● Try it
Repeat each entry exactly. Drop every image.

[Supplied material — start]

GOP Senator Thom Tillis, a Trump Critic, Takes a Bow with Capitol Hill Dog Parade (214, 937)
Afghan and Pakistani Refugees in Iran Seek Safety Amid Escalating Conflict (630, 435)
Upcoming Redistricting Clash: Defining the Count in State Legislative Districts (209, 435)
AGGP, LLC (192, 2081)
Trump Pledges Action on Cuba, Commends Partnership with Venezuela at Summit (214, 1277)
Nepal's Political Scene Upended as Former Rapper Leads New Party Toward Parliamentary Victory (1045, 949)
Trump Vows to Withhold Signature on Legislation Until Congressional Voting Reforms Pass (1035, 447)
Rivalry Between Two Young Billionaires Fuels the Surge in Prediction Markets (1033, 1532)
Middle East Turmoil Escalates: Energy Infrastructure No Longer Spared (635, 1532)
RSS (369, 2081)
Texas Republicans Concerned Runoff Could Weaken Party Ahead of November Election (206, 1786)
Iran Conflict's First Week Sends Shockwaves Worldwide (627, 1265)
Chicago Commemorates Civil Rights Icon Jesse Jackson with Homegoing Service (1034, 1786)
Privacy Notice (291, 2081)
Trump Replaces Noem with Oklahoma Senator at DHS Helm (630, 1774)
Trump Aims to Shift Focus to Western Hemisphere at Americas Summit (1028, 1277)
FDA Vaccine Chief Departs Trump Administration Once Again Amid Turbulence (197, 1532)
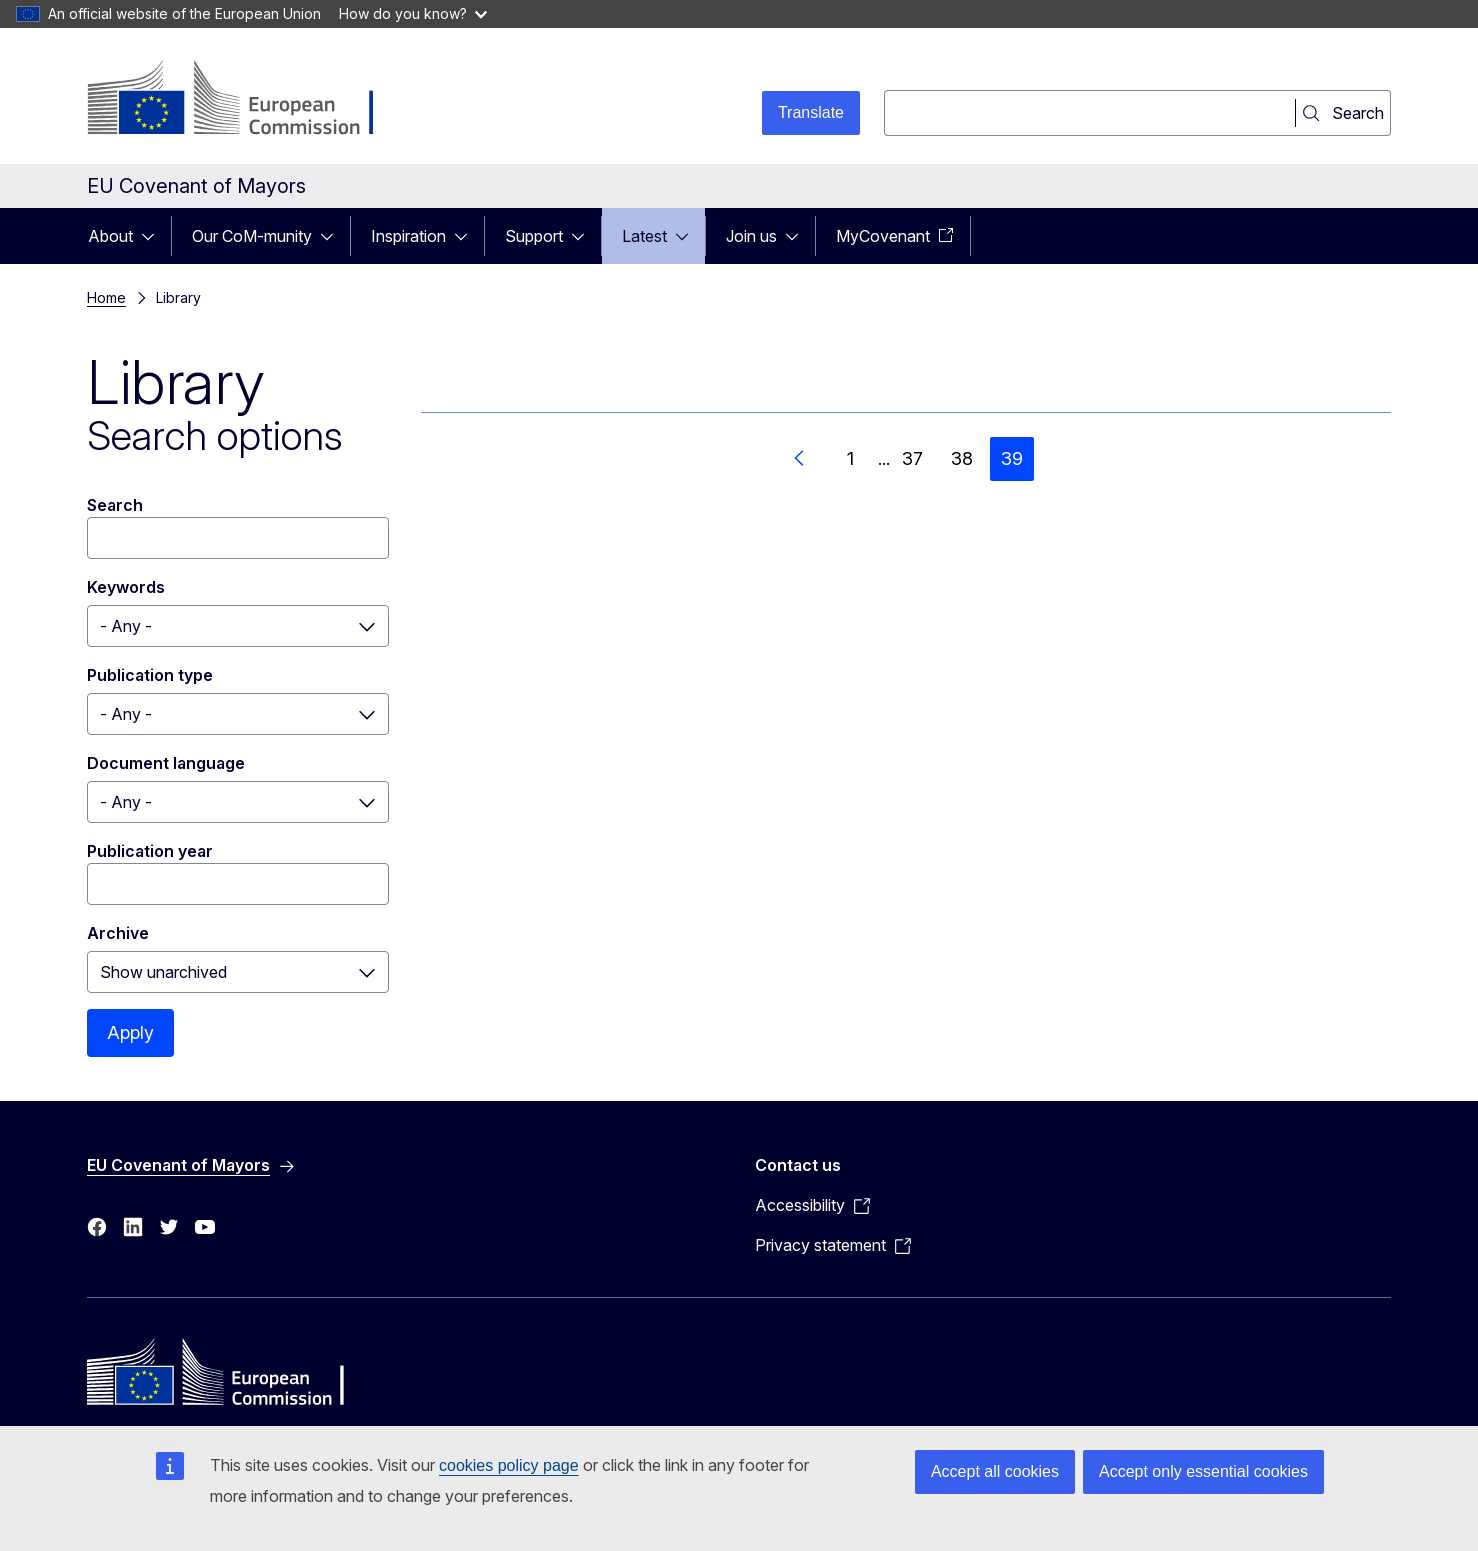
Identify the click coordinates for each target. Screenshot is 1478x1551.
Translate (811, 112)
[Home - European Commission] (248, 100)
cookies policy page (509, 1465)
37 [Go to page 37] (912, 458)
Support (534, 236)
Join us (751, 236)
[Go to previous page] (800, 459)
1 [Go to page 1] (850, 458)
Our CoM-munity (252, 236)
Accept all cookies (995, 1471)
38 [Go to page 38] (962, 458)
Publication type (150, 675)
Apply (130, 1032)
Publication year (150, 851)
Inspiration (408, 236)
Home (106, 297)
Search (115, 505)
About (110, 236)
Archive (118, 933)
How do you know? (413, 13)
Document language (166, 763)
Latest (644, 236)
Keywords (126, 587)
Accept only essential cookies (1203, 1471)
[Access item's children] (154, 236)
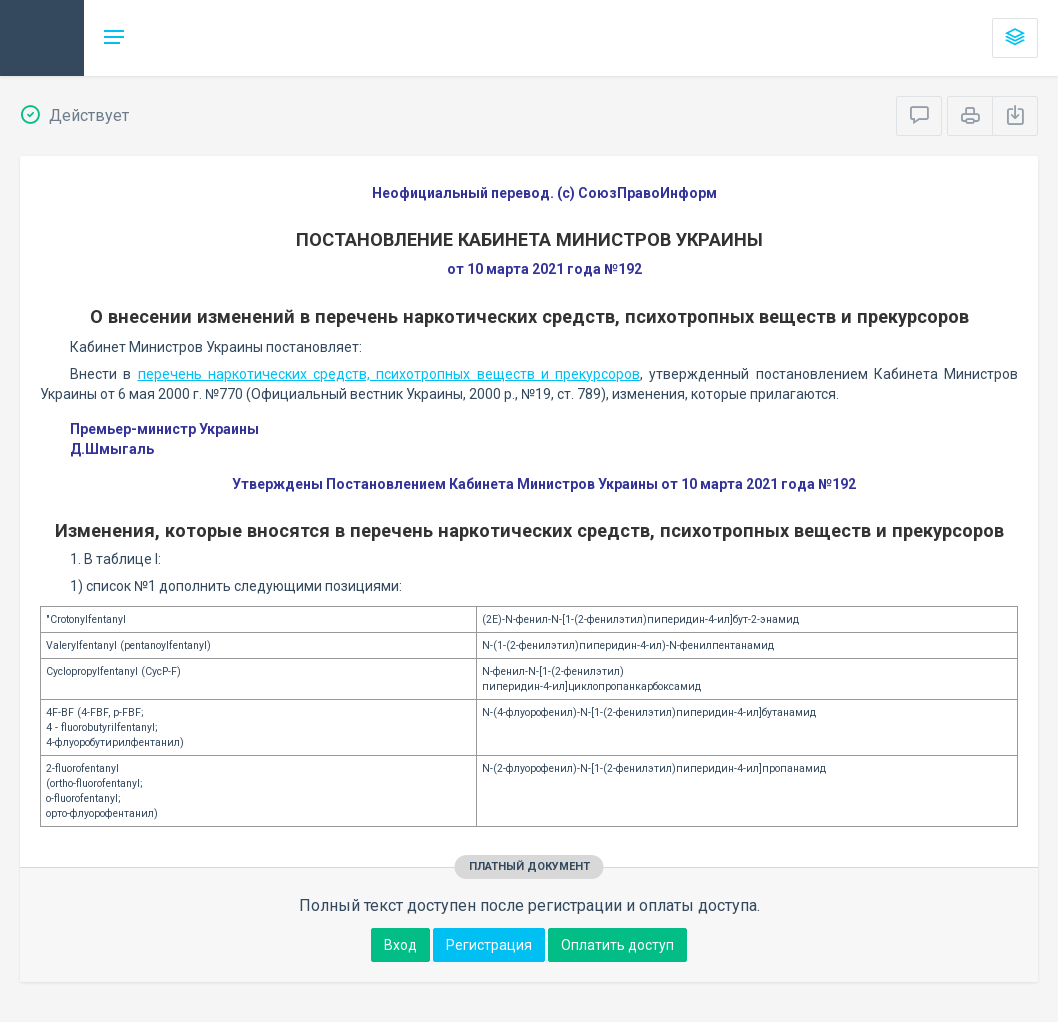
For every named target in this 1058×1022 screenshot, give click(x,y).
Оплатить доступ (617, 945)
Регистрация (489, 945)
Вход (400, 945)
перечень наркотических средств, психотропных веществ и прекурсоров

[Supplied material — finish]

● Your solution
GOP Senator Thom Tillis, a Trump Critic, Takes a Bow with Capitol Hill Dog Parade (214, 937)
Afghan and Pakistani Refugees in Iran Seek Safety Amid Escalating Conflict (630, 435)
Upcoming Redistricting Clash: Defining the Count in State Legislative Districts (209, 435)
AGGP, LLC (192, 2081)
Trump Pledges Action on Cuba, Commends Partnership with Venezuela at Summit (214, 1277)
Nepal's Political Scene Upended as Former Rapper Leads New Party Toward Parliamentary Victory (1045, 949)
Trump Vows to Withhold Signature on Legislation Until Congressional Voting Reforms Pass (1035, 447)
Rivalry Between Two Young Billionaires Fuels the Surge in Prediction Markets (1033, 1532)
Middle East Turmoil Escalates: Energy Infrastructure No Longer Spared (635, 1532)
RSS (369, 2081)
Texas Republicans Concerned Runoff Could Weaken Party Ahead of November Election (206, 1786)
Iran Conflict's First Week Sends Shockwaves Worldwide (627, 1265)
Chicago Commemorates Civil Rights Icon Jesse Jackson with Homegoing Service (1034, 1786)
Privacy Notice (291, 2081)
Trump Replaces Noem with Oklahoma Senator at DHS Helm (630, 1774)
Trump Aims to Shift Focus to Western Hemisphere at Americas Summit (1028, 1277)
FDA Vaccine Chief Departs Trump Administration Once Again Amid Turbulence (197, 1532)
Identify the click coordinates for each target. Screenshot is 1478x1551.
Translate (811, 112)
[Home - European Commission] (248, 100)
cookies policy page (509, 1465)
37 [Go to page 37] (912, 458)
Support (534, 236)
Join us (751, 236)
[Go to previous page] (800, 459)
1 [Go to page 1] (850, 458)
Our CoM-munity (252, 236)
Accept all cookies (995, 1471)
38 [Go to page 38] (962, 458)
Publication type (150, 675)
Apply (130, 1032)
Publication year (150, 851)
Inspiration (408, 236)
Home (106, 297)
Search (115, 505)
About (110, 236)
Archive (118, 933)
How do you know? (413, 13)
Document language (166, 763)
Latest (644, 236)
Keywords (126, 587)
Accept only essential cookies (1203, 1471)
[Access item's children] (154, 236)
For every named target in this 1058×1022 screenshot, give click(x,y).
Оплатить доступ (617, 945)
Регистрация (489, 945)
Вход (400, 945)
перечень наркотических средств, психотропных веществ и прекурсоров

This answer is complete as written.